The reconstituted board, which has 11 Duke members and seven from Progress, on Monday asked Rogers to remain as president and CEO after an executive session, he said Tuesday in a telephone interview. He didn’t participate in the deliberations, he said.
“I have a laser focus on making sure the key leaders from Progress feel included and part of this team,” Rogers said. The company expects to shed about 1,800 workers and about 1,200 already have accepted severance packages, he said. Some employees whose jobs are cut may be offered other positions, he said.

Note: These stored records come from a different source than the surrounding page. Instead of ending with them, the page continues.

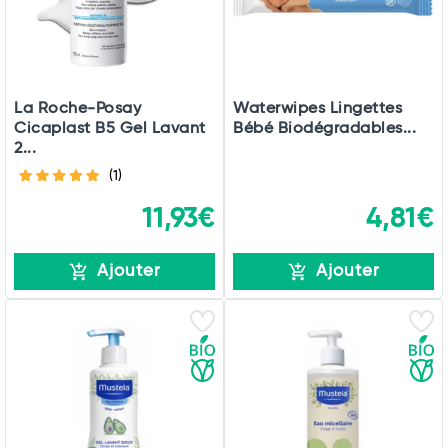
La Roche-Posay
Waterwipes Lingettes
Cicaplast B5 Gel Lavant
Bébé Biodégradables...
2...
(1)
11,93€
4,81€
Ajouter
Ajouter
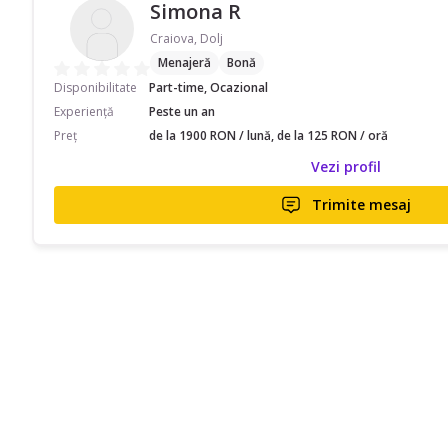
Simona R
Craiova, Dolj
Menajeră
Bonă
Disponibilitate
Part-time, Ocazional
Experiență
Peste un an
Preț
de la 1900 RON / lună, de la 125 RON / oră
Vezi profil
Trimite mesaj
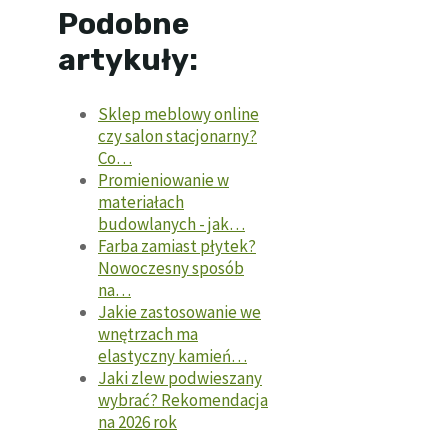
Podobne
artykuły:
Sklep meblowy online
czy salon stacjonarny?
Co…
Promieniowanie w
materiałach
budowlanych - jak…
Farba zamiast płytek?
Nowoczesny sposób
na…
Jakie zastosowanie we
wnętrzach ma
elastyczny kamień…
Jaki zlew podwieszany
wybrać? Rekomendacja
na 2026 rok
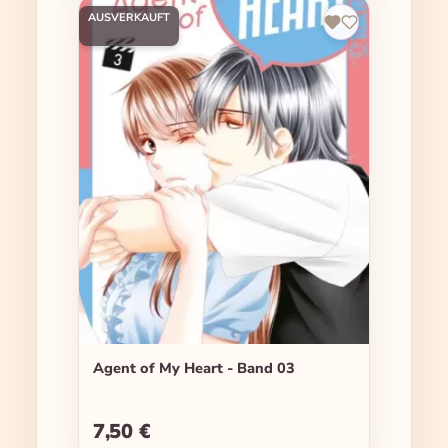
AUSVERKAUFT
Agent of My Heart - Band 03
7,50 €
Regulärer Preis:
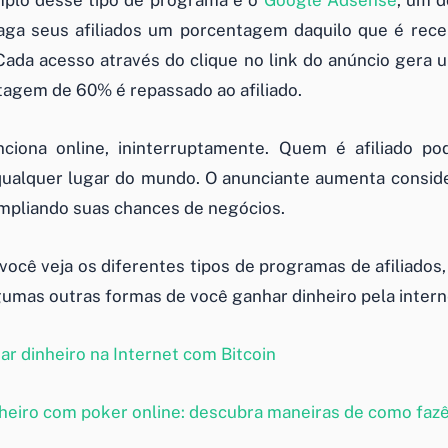
lo desse tipo de programa é o
Google Adsense
, um 
aga seus afiliados um porcentagem daquilo que é rece
Cada acesso através do clique no link do anúncio gera
agem de 60% é repassado ao afiliado.
nciona online, ininterruptamente. Quem é afiliado po
qualquer lugar do mundo. O anunciante aumenta consid
ampliando suas chances de negócios.
você veja os diferentes tipos de programas de afiliados,
gumas outras formas de você ganhar dinheiro pela inter
r dinheiro na Internet com Bitcoin
heiro com poker online: descubra maneiras de como fazê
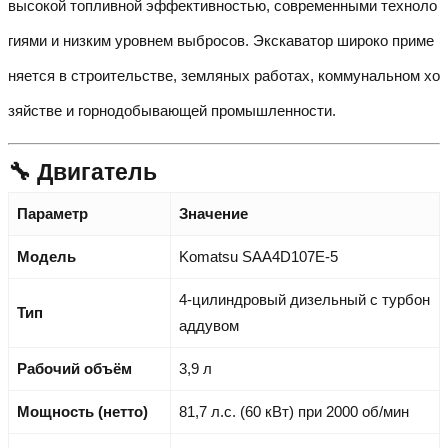
высокой топливной эффективностью, современными техноло
гиями и низким уровнем выбросов. Экскаватор широко приме
няется в строительстве, земляных работах, коммунальном хо
зяйстве и горнодобывающей промышленности.
🔧 Двигатель
Параметр
Значение
Модель
Komatsu SAA4D107E-5
4-цилиндровый дизельный с турбон
Тип
аддувом
Рабочий объём
3,9 л
Мощность (нетто)
81,7 л.с. (60 кВт) при 2000 об/мин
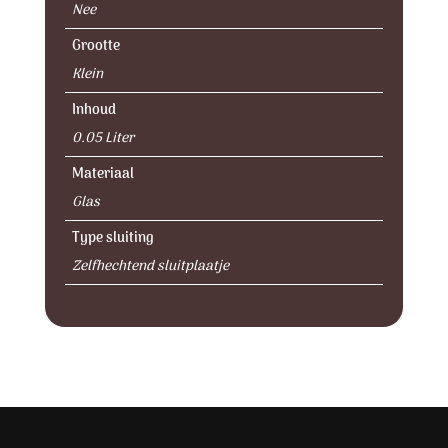
Nee
Grootte
Klein
Inhoud
0.05 Liter
Materiaal
Glas
Type sluiting
Zelfhechtend sluitplaatje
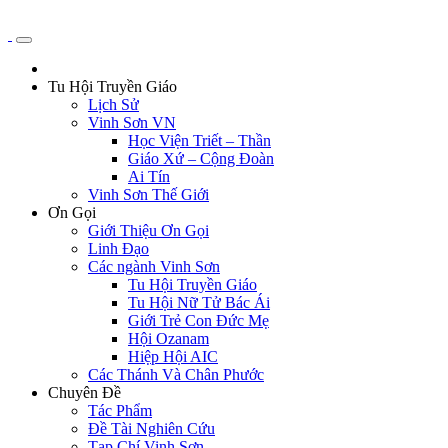
Tu Hội Truyền Giáo
Lịch Sử
Vinh Sơn VN
Học Viện Triết – Thần
Giáo Xứ – Cộng Đoàn
Ai Tín
Vinh Sơn Thế Giới
Ơn Gọi
Giới Thiệu Ơn Gọi
Linh Đạo
Các ngành Vinh Sơn
Tu Hội Truyền Giáo
Tu Hội Nữ Tử Bác Ái
Giới Trẻ Con Đức Mẹ
Hội Ozanam
Hiệp Hội AIC
Các Thánh Và Chân Phước
Chuyên Đề
Tác Phẩm
Đề Tài Nghiên Cứu
Tạp Chí Vinh Sơn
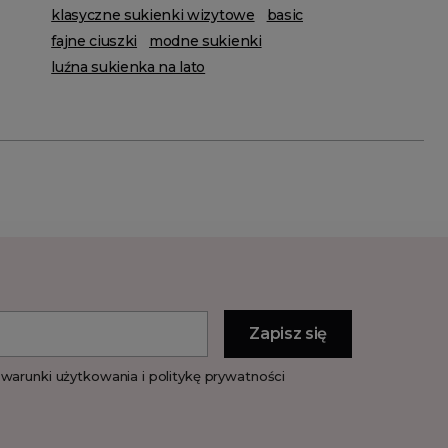
klasyczne sukienki wizytowe
basic
fajne ciuszki
modne sukienki
luźna sukienka na lato
warunki użytkowania i politykę prywatności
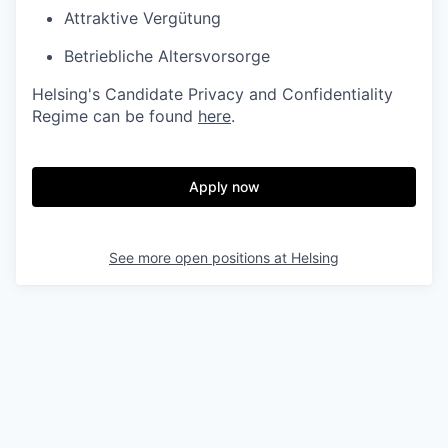
Attraktive Vergütung
Betriebliche Altersvorsorge
Helsing's Candidate Privacy and Confidentiality
Regime can be found
here
.
Apply now
See more open positions at
Helsing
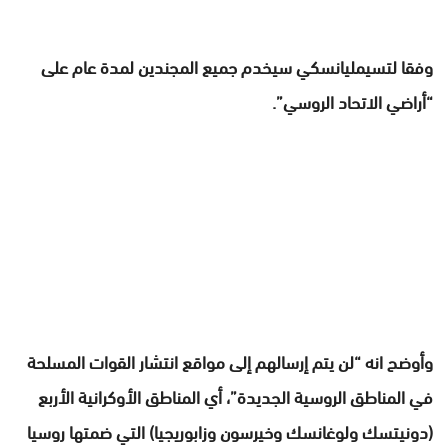
وفقا لتسيمليانسكي سيخدم جميع المجندين لمدة عام على
“أراضي الاتحاد الروسي”.
وأوضح انه “لن يتم إرسالهم إلى مواقع انتشار القوات المسلحة
في المناطق الروسية الجديدة”، أي المناطق الأوكرانية الأربع
(دونيتسك ولوغانسك وخيرسون وزابوريجيا) التي ضمتها روسيا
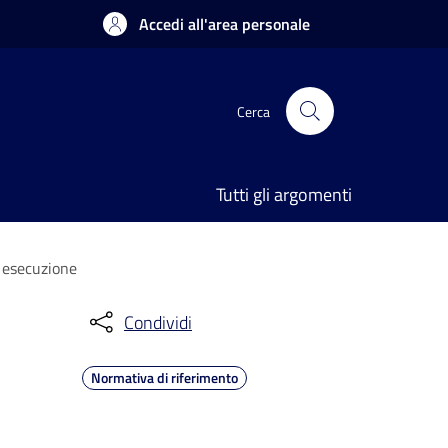
Accedi all'area personale
Cerca
Tutti gli argomenti
e esecuzione
Condividi
Normativa di riferimento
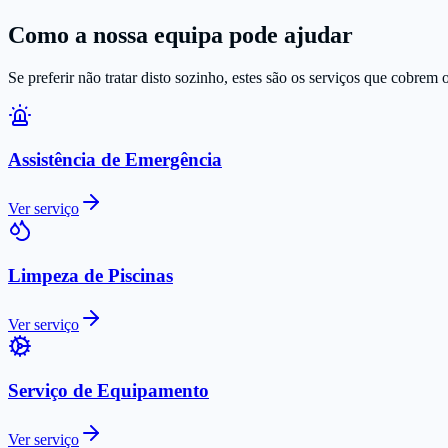
Como a nossa equipa pode ajudar
Se preferir não tratar disto sozinho, estes são os serviços que cobrem 
Assistência de Emergência
Ver serviço
Limpeza de Piscinas
Ver serviço
Serviço de Equipamento
Ver serviço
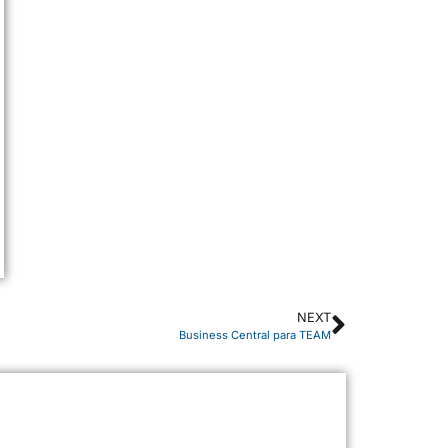
NEXT
Business Central para TEAM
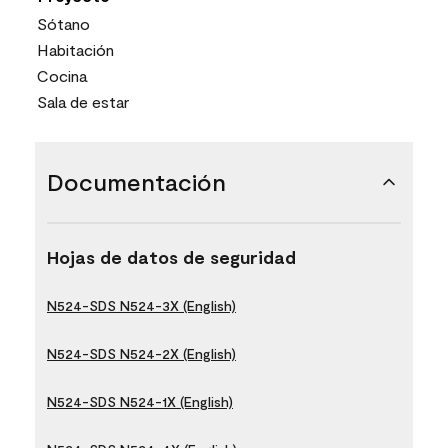
Sótano
Habitación
Cocina
Sala de estar
Documentación
Hojas de datos de seguridad
N524-SDS N524-3X (English)
N524-SDS N524-2X (English)
N524-SDS N524-1X (English)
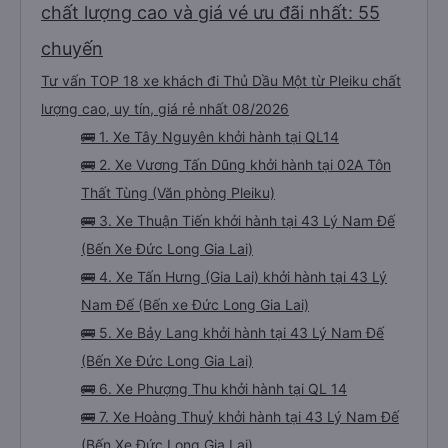
chất lượng cao và giá vé ưu đãi nhất: 55
chuyến
Tư vấn TOP 18 xe khách đi Thủ Dầu Một từ Pleiku chất
lượng cao, uy tín, giá rẻ nhất 08/2026
🚌 1. Xe Tây Nguyên khởi hành tại QL14
🚌 2. Xe Vương Tấn Dũng khởi hành tại 02A Tôn
Thất Tùng (Văn phòng Pleiku)
🚌 3. Xe Thuận Tiến khởi hành tại 43 Lý Nam Đế
(Bến Xe Đức Long Gia Lai)
🚌 4. Xe Tấn Hưng (Gia Lai) khởi hành tại 43 Lý
Nam Đế (Bến xe Đức Long Gia Lai)
🚌 5. Xe Bảy Lang khởi hành tại 43 Lý Nam Đế
(Bến Xe Đức Long Gia Lai)
🚌 6. Xe Phượng Thu khởi hành tại QL 14
🚌 7. Xe Hoàng Thuỷ khởi hành tại 43 Lý Nam Đế
(Bến Xe Đức Long Gia Lai)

Rogers became Duke’s CEO in 2006 after it purchased Cinergy Corp., the Indiana-based utility owner he’d led, and became Duke chairman a year later. Under the Progress merger agreement, Rogers had a two-year contract to serve as chairman of the combined companies.
“He’s been doing it for a long time and he’s capable,” said Mark Maloney, who helps manage $4.5 billion at Manulife Asset Management US LLC in Boston, including about $1 million of Duke shares. “I’d be more concerned if there weren’t a CEO.”
Rogers and Johnson have revealed differing political views, Maloney said. Rogers is co-chairman and lead fund-raiser for this year’s Democratic National Convention in Charlotte. Johnson is more politically conservative, Maloney said.
Rogers has donated $71,600 in the past two years to political campaigns, according to OpenSecrets.org, which compiles political contributions. His donations to individual politicians have all been to Democrats, including President Barack Obama, former Virginia Gov. Tim Kaine and Sen. Mary Landrieu of Louisiana.
Progress Energy has donated $32,367 during the 2012 election cycle, with 66 percent going to Republican candidates. Duke Energy has donated $167,155 to candidates, 53 percent for Republicans, according to data compiled by Bloomberg.
With Johnson departing, Duke will need to craft a new succession plan, Andrew Smith, an analyst for St. Louis-based Edward Jones & Co. said. He rates Duke shares at hold and owns none.
Duke named Johnson to succeed Rogers after James L. Turner, former president of Duke’s U.S. utility unit, resigned in December 2010. Turner left after e-mail exchanges with an Indiana regulator surfaced as part of an investigation into alleged improper ties between the company and the state agency.
About three months after the purchase was announced, Progress disclosed unexpected damage to the containment building of its Crystal River 3 nuclear reactor while crews were completing repairs to previous damage. The plant remains shut.
Resolving the cost of the repairs to be covered by insurance, shareholders and utility customers will be the company’s third priority after cutting costs and improving efficiency as the two companies combine operations, Rogers said on a conference call with analysts.
Duke also forecast 2012 profit of $4.20 to $4.35 a share, adjusting for a 1-for-3 reverse stock split that took effect with the acquisition.